Centre et littoral tanzaniens

S’il est une région de Tanzanie à l’écart des sentiers battus, c’est bien le Centre. Accessible difficilement et donc peu connue des voyageurs, elle recèle pourtant bien des trésors, tel le site d’art rupestre de Kondoa, à 180 km au sud de Dodoma, capitale officielle de Tanzanie. Le mystère qui entoure les peintures – qui les a peintes ? quand ? – n’a d’égale que la beauté brute de ces chasseurs et animaux tracés au doigt.

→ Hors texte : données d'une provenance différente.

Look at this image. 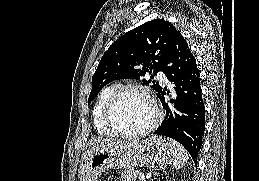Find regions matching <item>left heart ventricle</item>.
I'll use <instances>...</instances> for the list:
<instances>
[{
  "mask_svg": "<svg viewBox=\"0 0 259 181\" xmlns=\"http://www.w3.org/2000/svg\"><path fill=\"white\" fill-rule=\"evenodd\" d=\"M153 116L149 100L140 92L130 91L119 99L114 112V122L121 130L133 132L146 127Z\"/></svg>",
  "mask_w": 259,
  "mask_h": 181,
  "instance_id": "left-heart-ventricle-1",
  "label": "left heart ventricle"
}]
</instances>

Le littoral tanzanien quant à lui est un peu délaissé au profit de la belle Zanzibar. C’est ici pourtant qu’est née la culture swahilie, syncrétisme des croyances arabes et des coutumes africaines, avant de se diffuser vers l’intérieur des terres. Au milieu, Dar es-Salaam, dont le nom signifie « havre de paix » est la plus grande ville de Tanzanie. Son marché au poisson rappelle les premières heures de la cité, quand elle n’était encore qu’un village de pêcheurs. Il fait bon s’y balader au moment où les poissons tout juste pêchés sont savamment disposés pour attirer le chaland. Une foule bigarrée se presse alors autour de la pêche du jour : ménagères vigilantes, restaurateurs exigeants et curieux enjoués.
Au sud de Dar, la côté est ponctuée de quelques très belles plages et sites de plongée tandis qu’au nord le parc national Sadaani réconcilie savane et plage. D’est en ouest, l’océan et ses récifs coralliens deviennent un écosystème caractérisé par la mangrovehippopotames et reptiles trouvent refuge. Girafes, buffles et autres bubales peuplent la savane.